Fiodor Vlath, Weinhändler, Gagausien

Die meisten hier geben den Pro-Europäern die Schuld dafür. Die 160.000 türkischstämmigen Gagausen lassen den Lenin vor der Regierung stehen. Gesprochen wird russisch oder gagausisch, rumänisch dagegen kaum. Und trotz türkischer Wurzeln sind die Gagausen christlich orthodox, bilden einen prorussischen Staat innerhalb der Republik Moldau.

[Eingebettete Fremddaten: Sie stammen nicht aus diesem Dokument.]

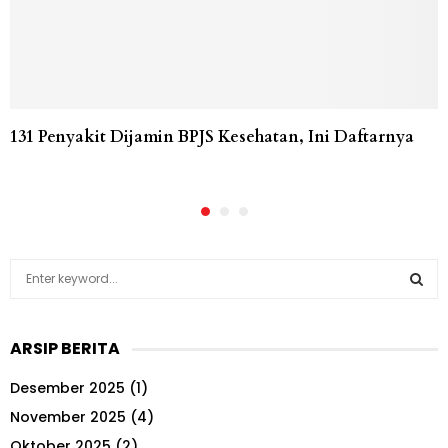
131 Penyakit Dijamin BPJS Kesehatan, Ini Daftarnya
S
e
a
S
r
ARSIP BERITA
c
E
h
Desember 2025
(1)
f
A
o
November 2025
(4)
r
R
Oktober 2025
(2)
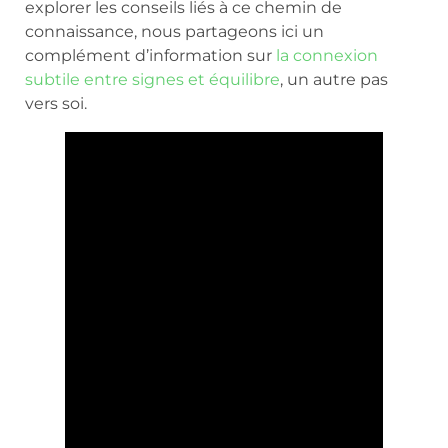
explorer les conseils liés à ce chemin de
connaissance, nous partageons ici un
complément d’information sur
la connexion
subtile entre signes et équilibre
, un autre pas
vers soi.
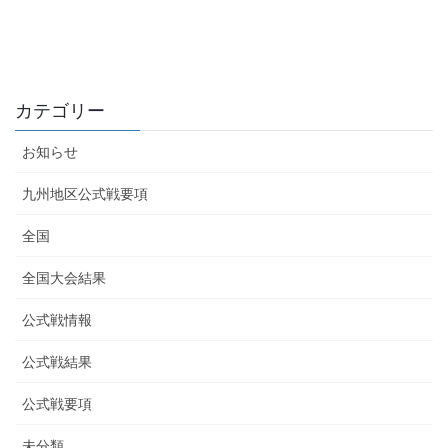
カテゴリー
お知らせ
九州地区公式戦要項
全国
全国大会結果
公式戦情報
公式戦結果
公式戦要項
未分類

"Nein, nicht in die Europäische Union, das ist klar. Russland ist uns näher, was Mentalität, Geschichte und viele andere Dinge angeht. Die Zollunion ist uns einfach näher als die EU."

Eine Frau

"Wir setzen mehr auf Russland. Verstehen Sie, wir sind nicht reich. Für Reiche ist die Eurozone besser. Was können wir dort schon machen? Wer braucht dort schon unsere Arbeit? Mit Russland haben wir es leichter. Das ist unsere Meinung."

Eine andere Frau

Moldawien zerrissen zwischen Russland und der EU.

Schauen wir nochmal zu den Apfelbauern im Norden der Republik Moldau. Im winzigen Dorf Bratusenii soll heute eine hochmoderne Apfelsortieranlage in Betrieb gehen. Landwirtschaftsfunktionäre aus dem ganzen Land kommen eigens zur Einweihung hierher. Die neue Anlage ist ein Schritt in Richtung Europäische Union.

Mit ihr lassen sich die Äpfel entsprechend europäischer Qualitätsnormen sortieren, eine Voraussetzung für den europäischen Markt. Der Vorsitzende des Obstbauernverbands sieht im russischen Embargo sogar eine Chance:

"Das russische Embargo ist der Moment der Wahrheit, denn wir müssen unsere Produktionstechnik und Infrastruktur modernisieren, damit wir überhaupt exportieren können; nicht nur Richtung Russland, sondern auch für den europäischen Markt und in den Mittleren Osten."

Iurie Fala, Direktor der moldawischen Fruchtproduzenten und Fruchtexporteure

Ein Problem: Die Apfelsorten sind auf den russischen Geschmack optimiert und im Westen oft unbekannt. Das ist ein Verkaufshindernis. EU-Standardsorten müssten erst mühsam gepflanzt werden. Auch der Trick, sie über den Dnjestr auf die ukrainische Seite zu bringen, dort umzuetikettieren und als ukrainische Äpfel nach Russland zu bringen, funktioniert seit Anfang des Jahres nicht mehr.

"Alles dicht. Man kann nicht mehr über die Ukraine nach Russland exportieren."

Eugeniu Topeiu, Apfelbauer, Unguri

Aber irgendwie geht dann doch was. Morgen soll ein LKW kommen und 20 Tonnen Äpfel nach Kasachstan mitnehmen. Eugeniu Topeiu hat schnell Leute zum Sortieren angeheuert. Ihm blutet das Herz, dass er die Äpfel nicht auf den europäischen Markt bringen kann.

"Wir sind noch nicht so weit. Ich kann noch nicht Äpfel nach Europa liefern. Obwohl, für unsere Begriffe, sind die Äpfel hervorragend. Aber wir haben keine Kunden, keiner Partner; die müssen wir erst finden, sich treffen, alles besprechen, sich anschauen, was die Kunden genau haben wollen."

Eugeniu Topeiu, Apfelbauer, Unguri

Wohin mit all den 200 Tonnen Äpfeln? Bis spät nachts grübelt Eugeniu. Vielleicht nach Weißrussland und dann weiter mit falschen Papieren über die russische Grenze? Aber das wäre illegal.